Composite interlock inversion control circuit
5. Motor forward rotation switching reverse control process
When the motor presses the reverse start button SB3 when the motor is running forward, the normally closed contacts 11 and 12 of the reverse start button SB3 are first disconnected, cutting off the power supply circuit of the km1 coil of the forward contactor. De-energizes the forward contactor KM1 coil. Thus km1 main contact and normally closed auxiliary contact 11, 12 reset. The current is formed by the fuse FU2 thermal relay normally closed contact 95, 96 stop button SB1 normally closed contact 11, 12 reverse start button SB3 normally open contact 13, 14 forward start button SB2 normally closed contact 11, 12 forward contact km1 normally closed auxiliary contact 11, 12 reverse contactor KM2 coil A1, A2 zero line. Reverse contactor KM2 suction. The motor is reversed. At the same time, the normally open auxiliary contact of the reverse contactor KM2 is also suctioned to form a self-locking. After releasing the reverse start button, the current of the control loop is formed through the normally open auxiliary contacts 13 and 14 of KM2. The motor continues to run in reverse.

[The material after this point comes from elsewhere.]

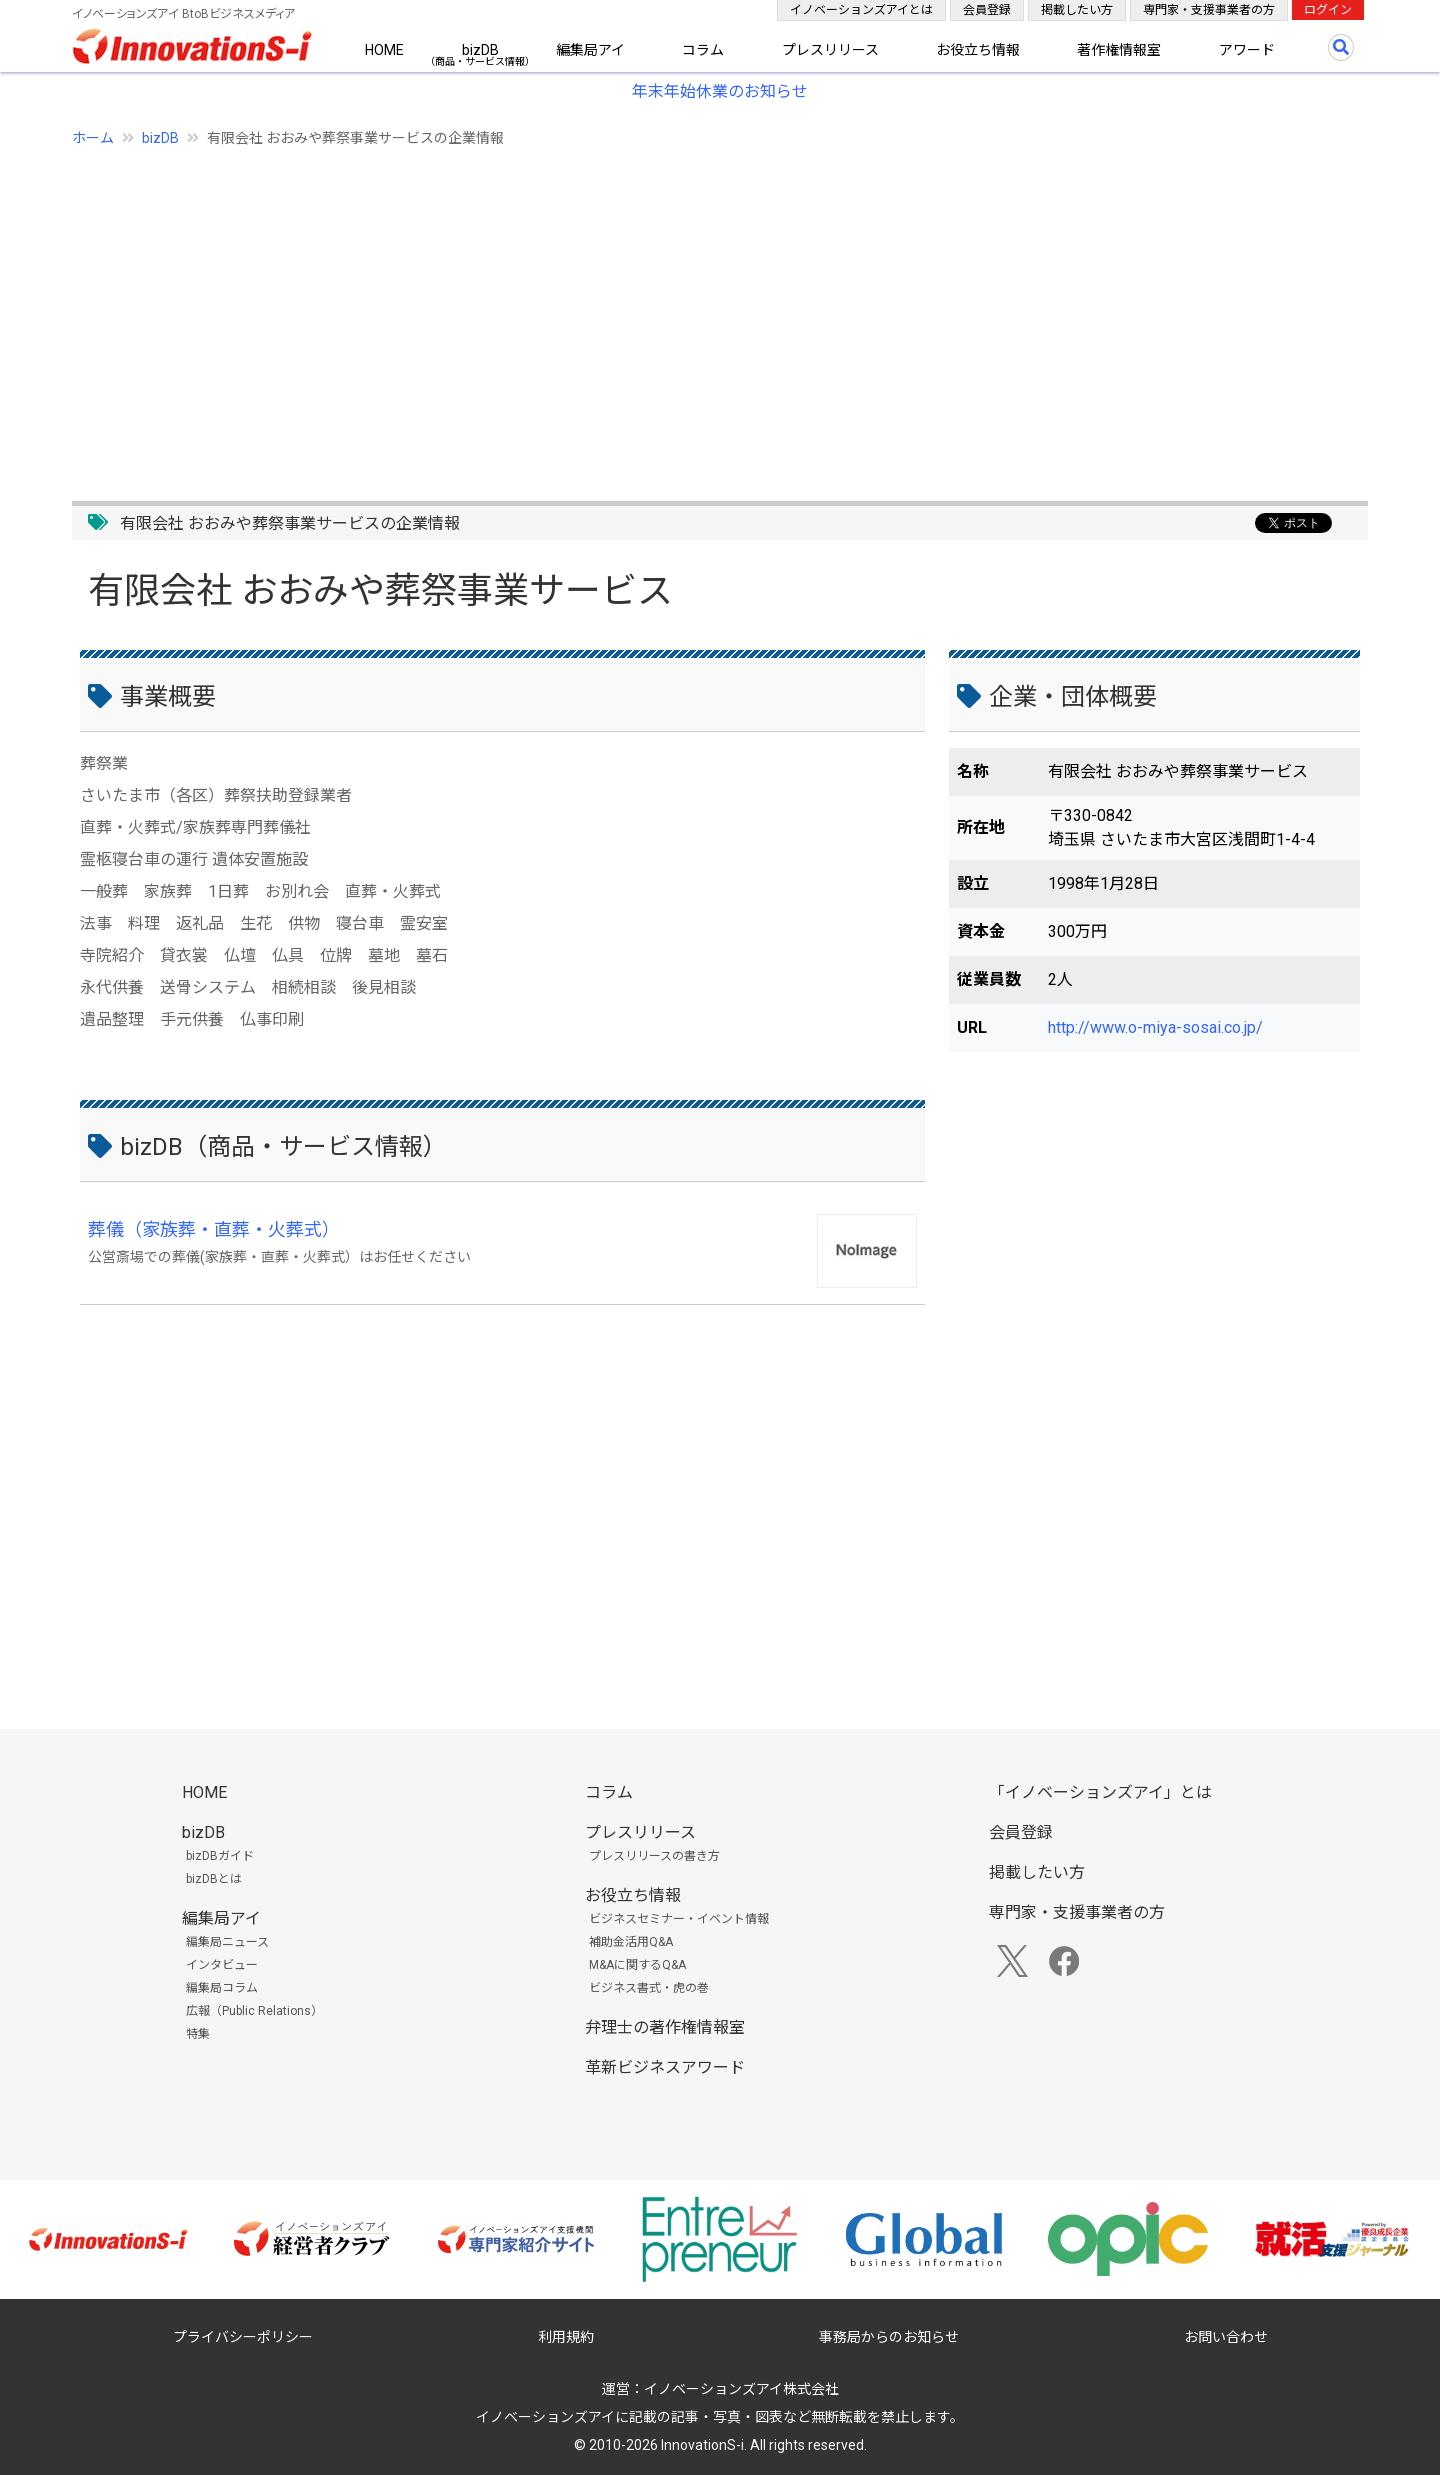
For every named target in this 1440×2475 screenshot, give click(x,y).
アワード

Control lines are prone to failure
In the motor forward and reverse control circuit, the fault parts that are prone to occur are the forward and reverse start button rotation, the main contact of the forward and reverse contactor, the thermal relay, the motor bearing, etc. Why are the above parts prone to failure? Since the start button is a component that needs to be operated frequently, it is easy to damage the button switch if the force is not mastered well during the operation. The main contact of the contactor is easily burned by the arc when it is absorbed and disconnected. The large starting current is also easy to fatigue the bimetallic plate of the thermal relay and cause malfunction. The motor produces a large torque when switching in forward and reverse and damages the bearing.